Exercise goal:
Print the first line of the records below and every line after it, up to and including the line with "This screenshot has". Print nothing else.
Source data below:
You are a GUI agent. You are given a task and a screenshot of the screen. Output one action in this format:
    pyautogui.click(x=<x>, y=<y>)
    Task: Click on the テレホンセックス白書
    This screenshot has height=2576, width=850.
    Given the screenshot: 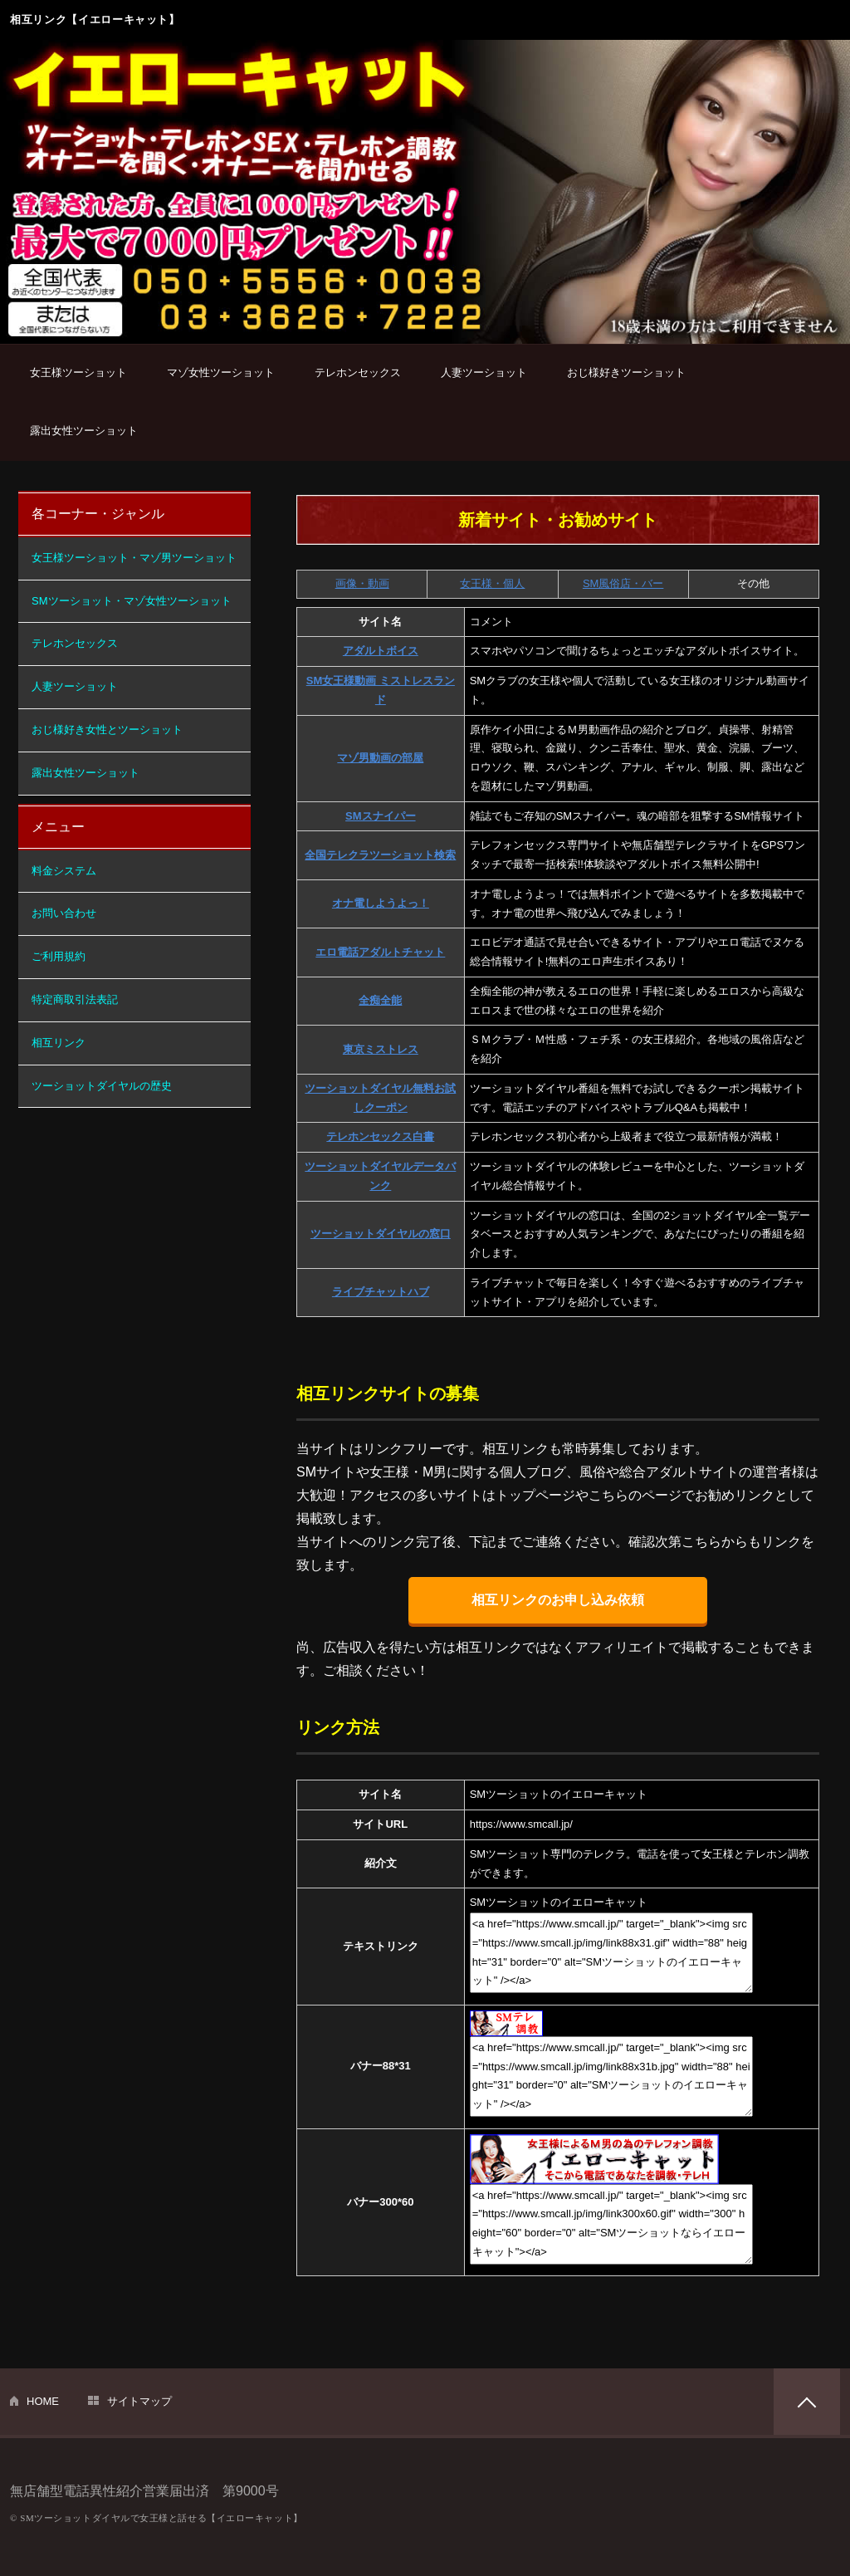 What is the action you would take?
    pyautogui.click(x=380, y=1136)
    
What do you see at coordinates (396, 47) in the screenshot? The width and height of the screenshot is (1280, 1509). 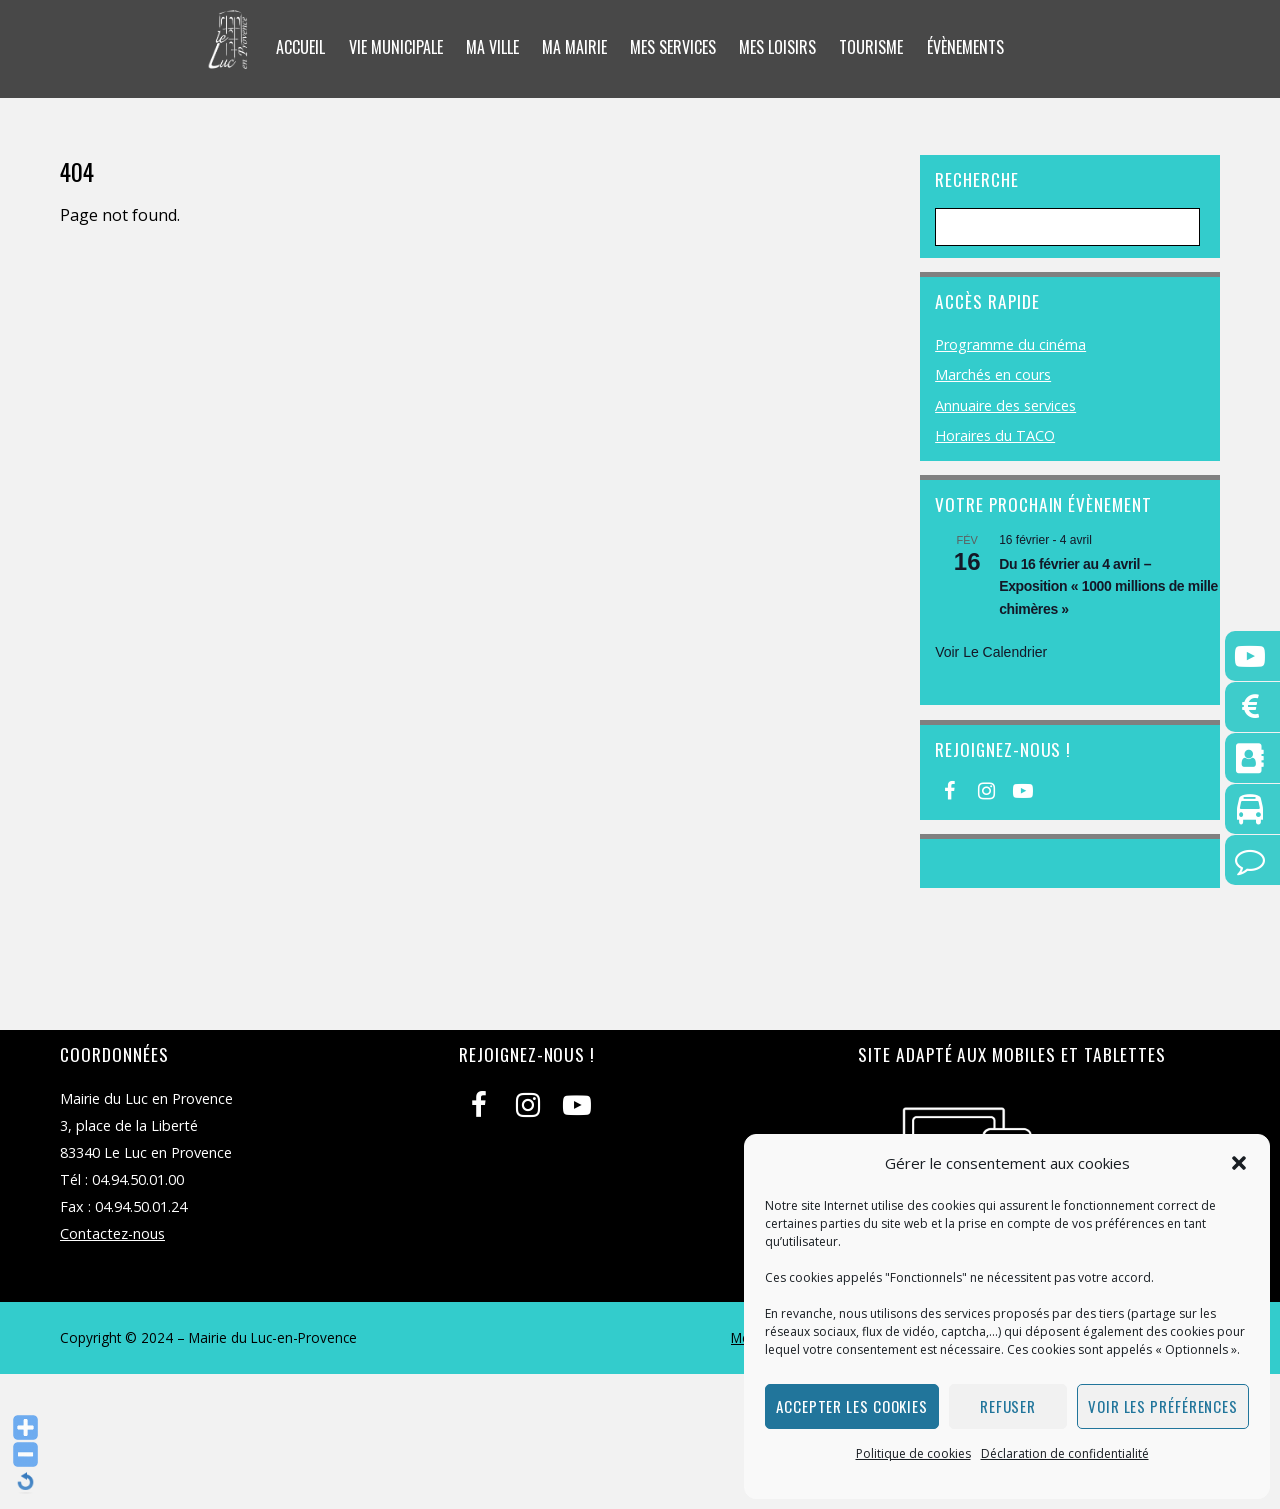 I see `Vie municipale` at bounding box center [396, 47].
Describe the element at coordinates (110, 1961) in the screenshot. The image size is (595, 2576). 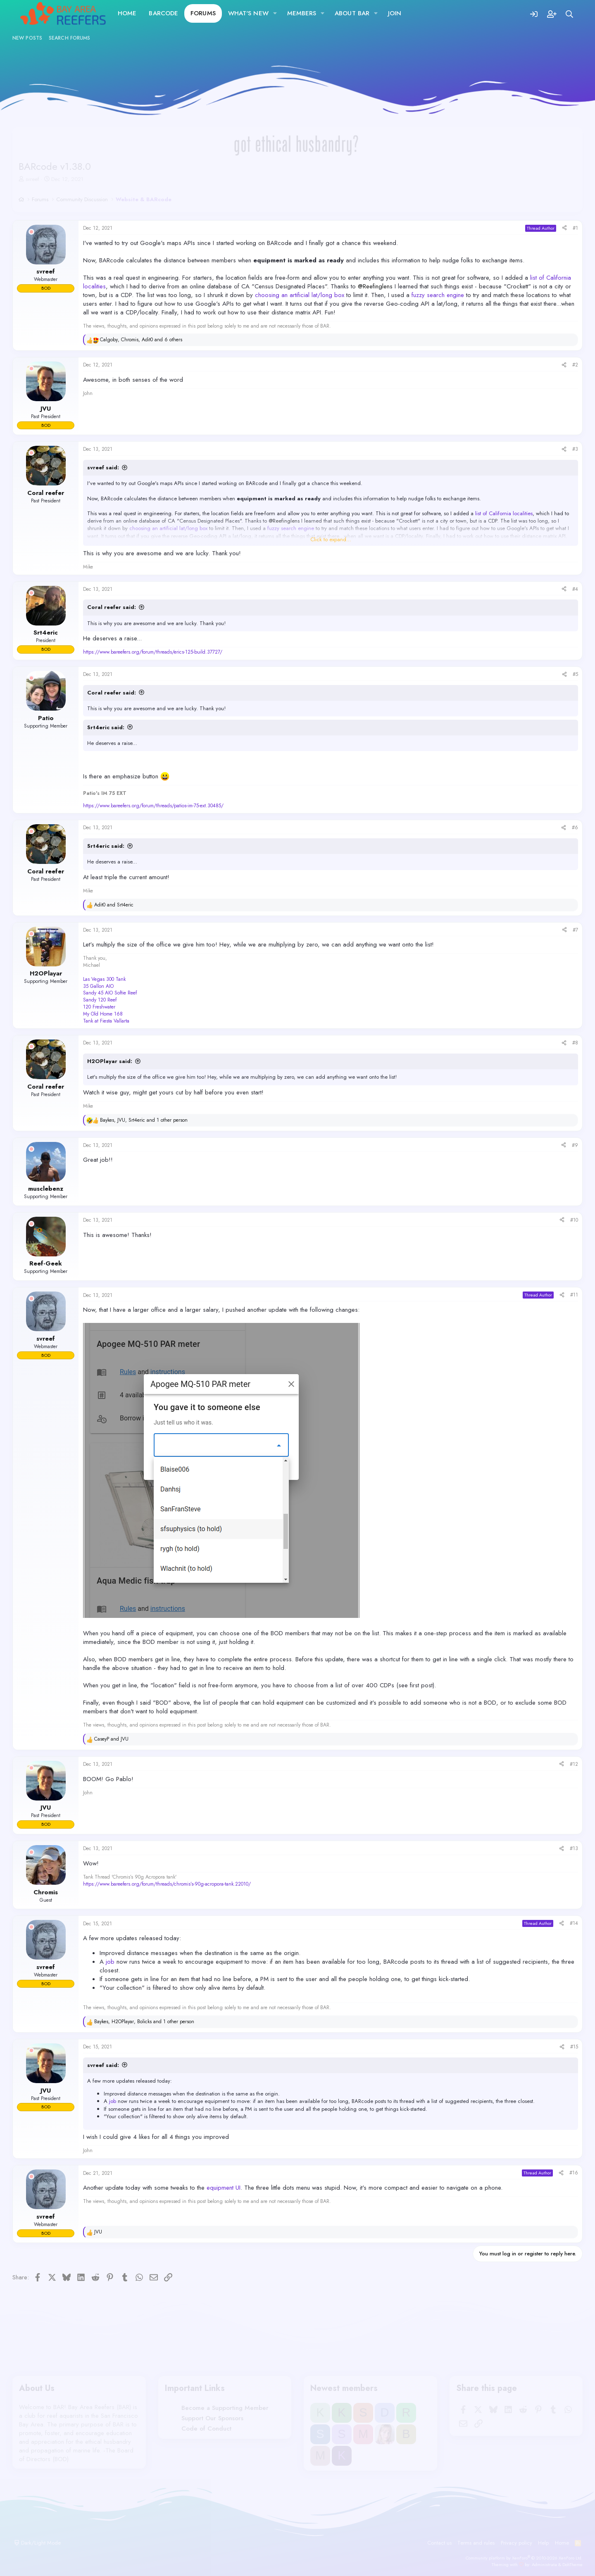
End of Source data.
Exercise result:
You are a GUI agent. You are given a task and a screenshot of the screen. Output one action in this format:
    pyautogui.click(x=<x>, y=<y>)
    Task: Click on the テレホンセックス白書
    This screenshot has height=2576, width=850.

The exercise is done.